Cockington Green Gardens offers visitors a trip around the world without leaving Canberra. The outdoor exhibit features meticulously crafted miniature buildings representing numerous landmarks, from Scotland’s Braemer Castle to Peru’s Machu Picchu. It’s a great option for traveling families who will be captivated by the enchanting world.
No trip to Australia’s capital is complete without a visit to the National Carillon. The 164-foot (50 meter) architectural landmark originally gifted to Australia by the British government is touted for its’ unique design. In addition to its’ towering height, the structure is also a musical instrument! Have a picnic beneath the striking tower and listen to chimining of its’ 55 bronze bells each week at free concerts. The sheer height of the tower allows the musical melodies to drift across Lake Burley Griffin all the way to Kings and Commonwealth Parks. Visit at night when the structure is illuminated for an unforgettable view.
Want to get a look inside how elite Australian athletes train? Stop by the Australian Institute of Sport (AIS) in Canberra to experience what it’s like to eat, work and sweat like one of the players. One of Australia’s most-loved sites, AIS welcomes more than 200,000 visitors each year.

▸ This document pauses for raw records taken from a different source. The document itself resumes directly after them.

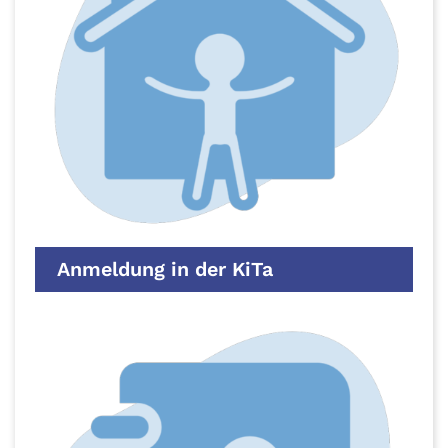
Anmeldung in der KiTa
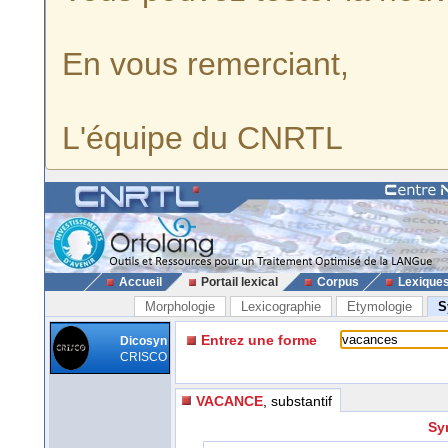
En vous remerciant,
L'équipe du CNRTL
Accueil
Portail lexical
Corpus
Lexique
Morphologie
Lexicographie
Etymologie
S
Entrez une forme
Dicosyn
CRISCO
VACANCE
, substantif
Sy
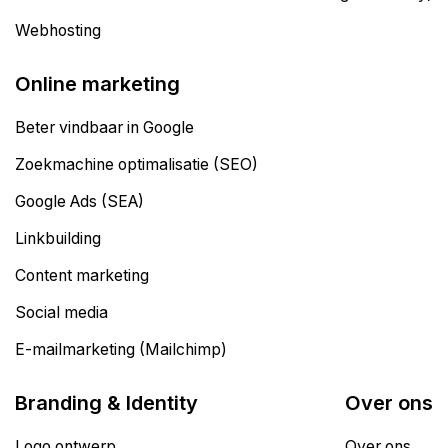
Webhosting
Online marketing
Beter vindbaar in Google
Zoekmachine optimalisatie (SEO)
Google Ads (SEA)
Linkbuilding
Content marketing
Social media
E-mailmarketing (Mailchimp)
Branding & Identity
Over ons
Logo ontwerp
Over ons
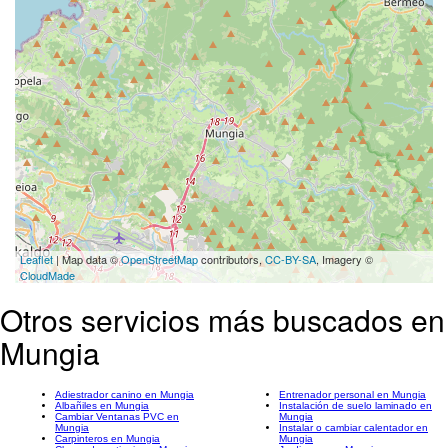
Leaflet
| Map data ©
OpenStreetMap
contributors,
CC-BY-SA
, Imagery ©
CloudMade
Otros servicios más buscados en
Mungia
Adiestrador canino en Mungia
Entrenador personal en Mungia
Albañiles en Mungia
Instalación de suelo laminado en
Cambiar Ventanas PVC en
Mungia
Mungia
Instalar o cambiar calentador en
Carpinteros en Mungia
Mungia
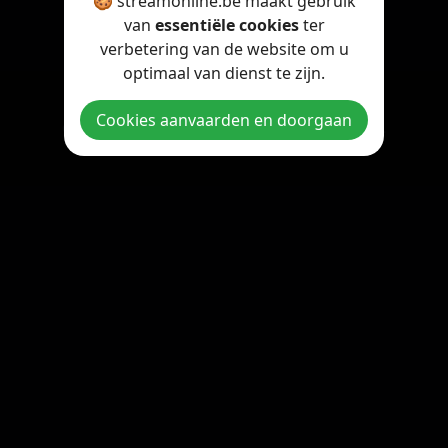
🍪 streamonline.be maakt gebruik
van
essentiële cookies
ter
verbetering van de website om u
optimaal van dienst te zijn.
Cookies aanvaarden en doorgaan
Copyright © 2026 StreamOnline.be. All rights reserved.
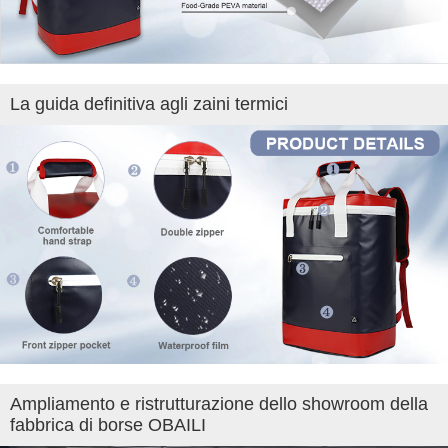
La guida definitiva agli zaini termici
Ampliamento e ristrutturazione dello showroom della
fabbrica di borse OBAILI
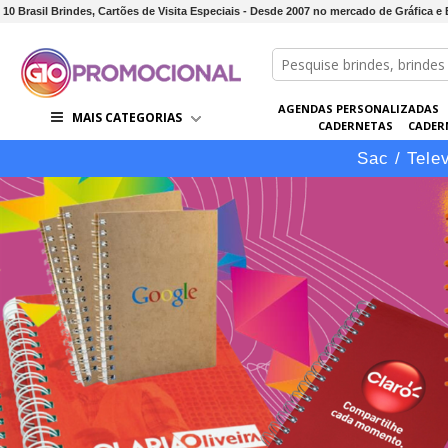
10 Brasil Brindes, Cartões de Visita Especiais - Desde 2007 no mercado de Gráfica e
AGENDAS PERSONALIZADAS
MAIS CATEGORIAS
CADERNETAS
CADER
CONJUNTOS DE BRINDES
CO
Sac / Tele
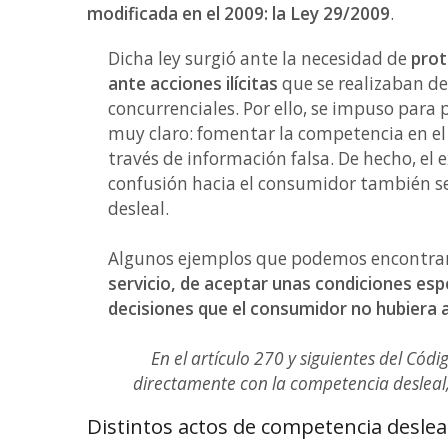
modificada en el 2009: la Ley 29/2009
.
Dicha ley surgió ante la necesidad de
prot
ante acciones ilícitas
que se realizaban de
concurrenciales. Por ello, se impuso para 
muy claro: fomentar la competencia en el
través de información falsa. De hecho, el e
confusión hacia el consumidor también 
desleal.
Algunos ejemplos que podemos encontrar
servicio, de aceptar unas condiciones espe
decisiones que el consumidor no hubiera
En el artículo 270 y siguientes del Códi
directamente con la competencia desleal,
Distintos actos de competencia deslea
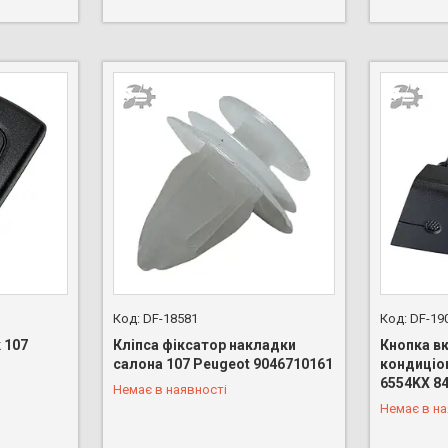
DF-18581
DF-19
 107
Кліпса фіксатор накладки
Кнопка в
салона 107 Peugeot 9046710161
кондиціо
6554KX 8
Немає в наявності
+380 (96) 888-66-44
+380 (96)
Немає в на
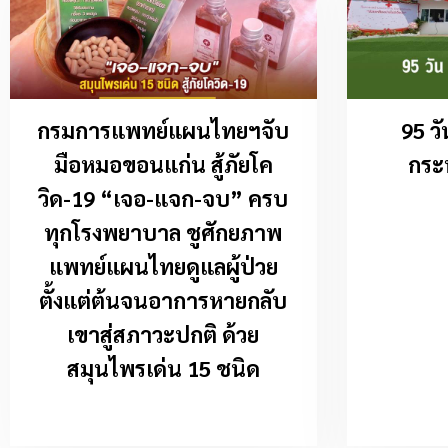
กรมการแพทย์แผนไทยฯจับ
95 ว
มือหมอขอนแก่น สู้ภัยโค
กระ
วิด-19 “เจอ-แจก-จบ” ครบ
ทุกโรงพยาบาล ชูศักยภาพ
แพทย์แผนไทยดูแลผู้ป่วย
ตั้งแต่ต้นจนอาการหายกลับ
เขาสู่สภาวะปกติ ด้วย
สมุนไพรเด่น 15 ชนิด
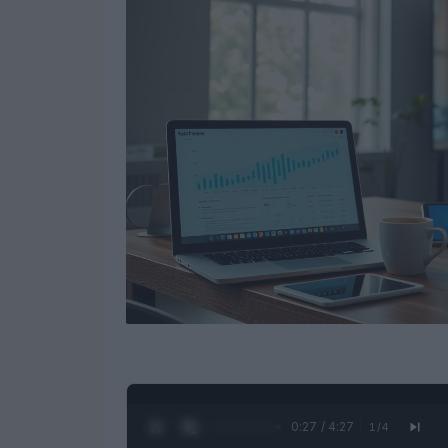
0:28 / 4:27
1
/
4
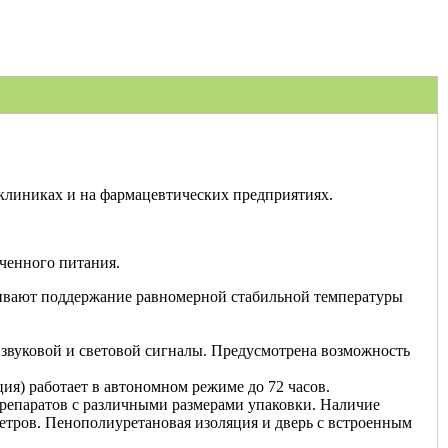
 клиниках и на фармацевтических предприятиях.
ченного питания.
ивают поддержание равномерной стабильной температуры
 звуковой и световой сигналы. Предусмотрена возможность
ия) работает в автономном режиме до 72 часов.
репаратов с различными размерами упаковки. Наличие
етров. Пенополиуретановая изоляция и дверь с встроенным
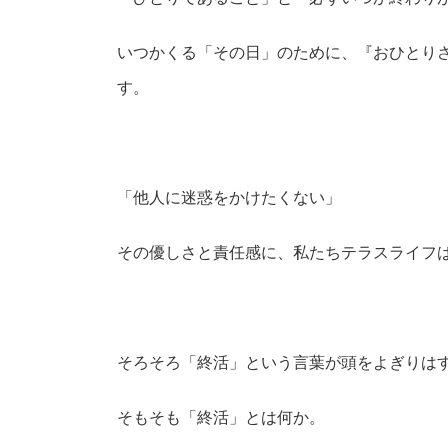
いつかくる「その日」のために、『おひとり
す。
「他人に迷惑をかけたくない」
その優しさと責任感に、私たちテラスライフ
そろそろ「終活」という言葉が頭をよぎりは
そもそも「終活」とは何か。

Take a guided tour for a behind-the-scenes look into the lives of world-class Australian athletes. The 160-acre campus includes top-notch sports facilities, training camps and lodging for some of the most renowned athletes in the world. The AIS Arena hosts well-known events, concerts shows such as Cirque du Soleil — don’t forget to check what’s on! Grab an espresso at the AIS café or pick up a souvenir at the shop, and soak up the sporting atmosphere.